The first object discovered in the Asteroid Belt was Ceres. Ceres was discovered by the astronomer Giuseppe Piazzi in 1801. Initially, Piazzi believed he had found a comet, yet further observations revealed that it was in fact something else. Piazzi believed he had discovered a new planet, yet Ceres was later reclassified as an asteroid. Today, Ceres is defined as a dwarf planet. Although Ceres may not have been a true asteroid when it was discovered, it directly led to the discovery of other asteroids and the Asteroid Belt as a whole.
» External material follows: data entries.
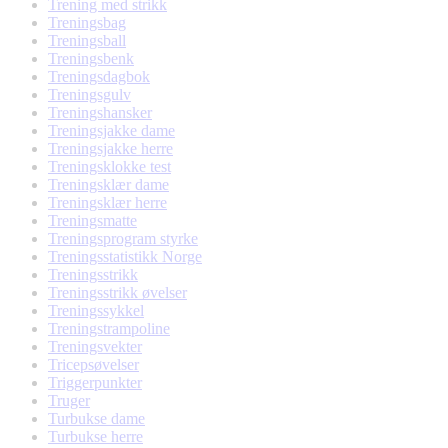
Trening med strikk
Treningsbag
Treningsball
Treningsbenk
Treningsdagbok
Treningsgulv
Treningshansker
Treningsjakke dame
Treningsjakke herre
Treningsklokke test
Treningsklær dame
Treningsklær herre
Treningsmatte
Treningsprogram styrke
Treningsstatistikk Norge
Treningsstrikk
Treningsstrikk øvelser
Treningssykkel
Treningstrampoline
Treningsvekter
Tricepsøvelser
Triggerpunkter
Truger
Turbukse dame
Turbukse herre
Subsequent observations of Ceres and its orbital path began revealing a number of other objects. A year after Ceres was discovered, astronomers discovered another large object located between the orbits of Mars and Jupiter. As was the case with Ceres, astronomers believed this newly discovered object was a planet, yet it was also later reclassified as an asteroid. The object was named Pallas, and it was the first true asteroid ever discovered. Interestingly, astronomers believed that Ceres and Pallas may be remnants of a planet that was destroyed long ago, and so they began searching for more debris. Astronomers thought that by looking in areas where the orbital paths of Ceres and Pallas intersected, they would find more debris. Although we now know today that Ceres and Pallas are not the remnants of a planet, astronomers began finding more asteroids where the orbital paths crossed, something that turned out to be total coincidence. In 1807, while looking in the constellation Virgo, astronomer Heinrich Olbers discovered a large asteroid that became known as Vesta.
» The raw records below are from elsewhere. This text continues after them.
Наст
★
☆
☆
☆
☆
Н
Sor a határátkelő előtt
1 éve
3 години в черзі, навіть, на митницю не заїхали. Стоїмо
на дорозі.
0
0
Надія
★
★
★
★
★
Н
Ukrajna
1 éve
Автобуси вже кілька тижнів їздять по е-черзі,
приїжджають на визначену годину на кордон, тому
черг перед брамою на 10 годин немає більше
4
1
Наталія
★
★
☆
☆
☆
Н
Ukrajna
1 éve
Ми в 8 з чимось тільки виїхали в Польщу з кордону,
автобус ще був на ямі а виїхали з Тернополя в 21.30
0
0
Vesta is the largest asteroid in the solar system and the second largest object in the Asteroid Belt after Ceres. Interestingly, Vesta is likely the largest object to have formed within the Asteroid Belt, since Ceres is believed to have formed in the outer solar system billions of years ago. Although Vesta is the largest and most massive asteroid, its gravitational pull is still far too weak to pull the object into a spherical shape. Rather, Vesta appears elongated. Vesta orbits the sun at an average distance of 232 million miles (373 million kilometres) within the inner regions of the Asteroid Belt. At this distance, it takes Vesta around 3.6 years to complete one orbit around the sun.
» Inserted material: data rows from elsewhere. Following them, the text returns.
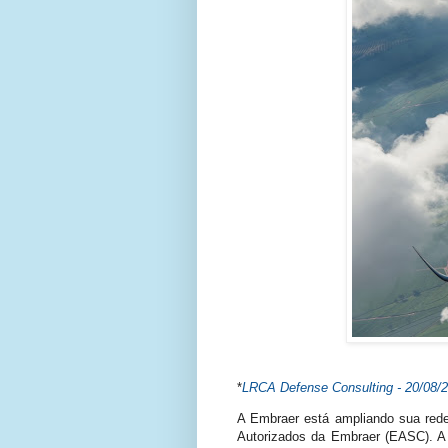
*
LRCA Defense Consulting - 20/08/
A Embraer está ampliando sua red
Autorizados da Embraer (EASC). A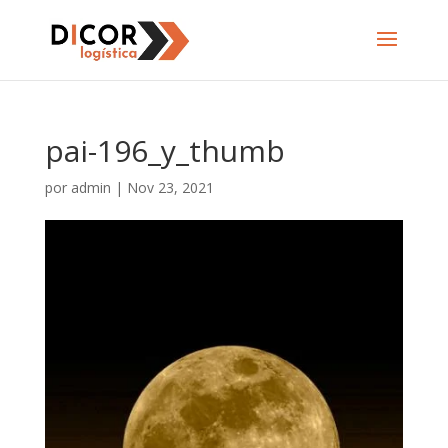
pai-196_y_thumb
por
admin
|
Nov 23, 2021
Temperatures on the surface of Vesta can fluctuate wildly. The gravitational pull of the asteroid is far too weak to hold onto any kind of atmosphere, and so there is no way for Vesta to regulate temperature. Thus, when the sun shines upon the surface of Vesta, temperatures are far warmer than when there is no sunlight. During the day, temperatures on Vesta average around minus four degrees Fahrenheit (minus 20 degrees Celsius). At night, however, they drop to as low as minus 310 degrees Fahrenheit (minus 190 degrees Celsius).